**ASSIGNED TASK**
A faithful, word-for-word copy of the records is required, and it must contain no pictures.

Stored records:
....................
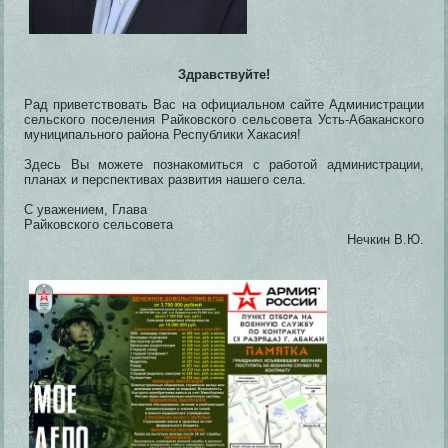
Здравствуйте!
Рад приветствовать Вас на официальном сайте Администрации
сельского поселения Райковского сельсовета Усть-Абаканского
муниципального района Республики Хакасия!
Здесь Вы можете познакомиться с работой администрации,
планах и перспективах развития нашего села.
С уважением, Глава
Райковского сельсовета
Нечкин В.Ю.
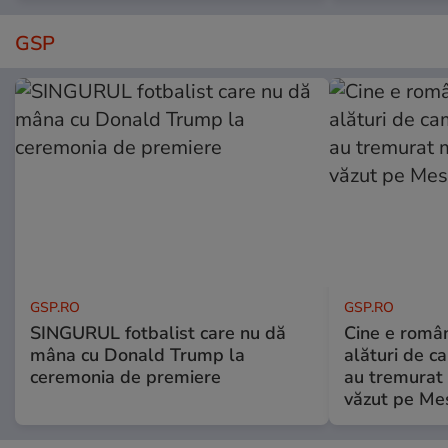
GSP
GSP.RO
GSP.RO
SINGURUL fotbalist care nu dă
Cine e româ
mâna cu Donald Trump la
alături de c
ceremonia de premiere
au tremurat
văzut pe Mes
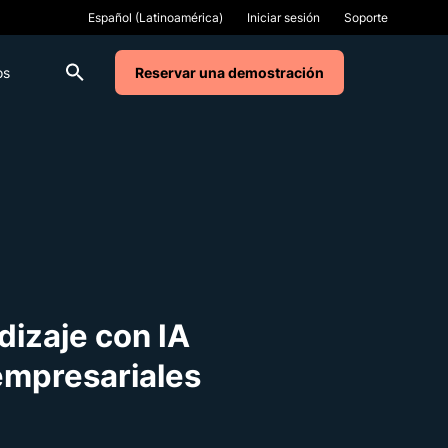
Iniciar sesión
Soporte
os
Reservar una demostración
dizaje con IA
empresariales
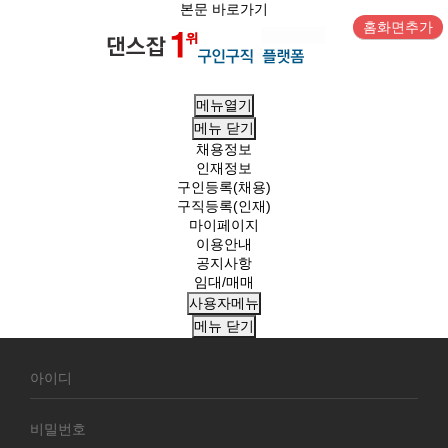
본문 바로가기
홈화면추가
메뉴열기
메뉴
닫기
채용정보
인재정보
구인등록(채용)
구직등록(인재)
마이페이지
이용안내
공지사항
임대/매매
사용자메뉴
메뉴
닫기
회
원
로
그
인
....................
**OUTPUT OF THE TASK**
Здравствуйте!
Рад приветствовать Вас на официальном сайте Администрации
сельского поселения Райковского сельсовета Усть-Абаканского
муниципального района Республики Хакасия!
Здесь Вы можете познакомиться с работой администрации,
планах и перспективах развития нашего села.
С уважением, Глава
Райковского сельсовета
Нечкин В.Ю.
GSP
GSP.RO
GSP.RO
SINGURUL fotbalist care nu dă
Cine e româ
mâna cu Donald Trump la
alături de c
ceremonia de premiere
au tremurat
văzut pe Mes
Iniciar sesión
Soporte
os
Reservar una demostración
dizaje con IA
empresariales
본문 바로가기
홈화면추가
메뉴열기
메뉴
닫기
채용정보
인재정보
구인등록(채용)
구직등록(인재)
마이페이지
이용안내
공지사항
임대/매매
사용자메뉴
메뉴
닫기
회
원
로
그
인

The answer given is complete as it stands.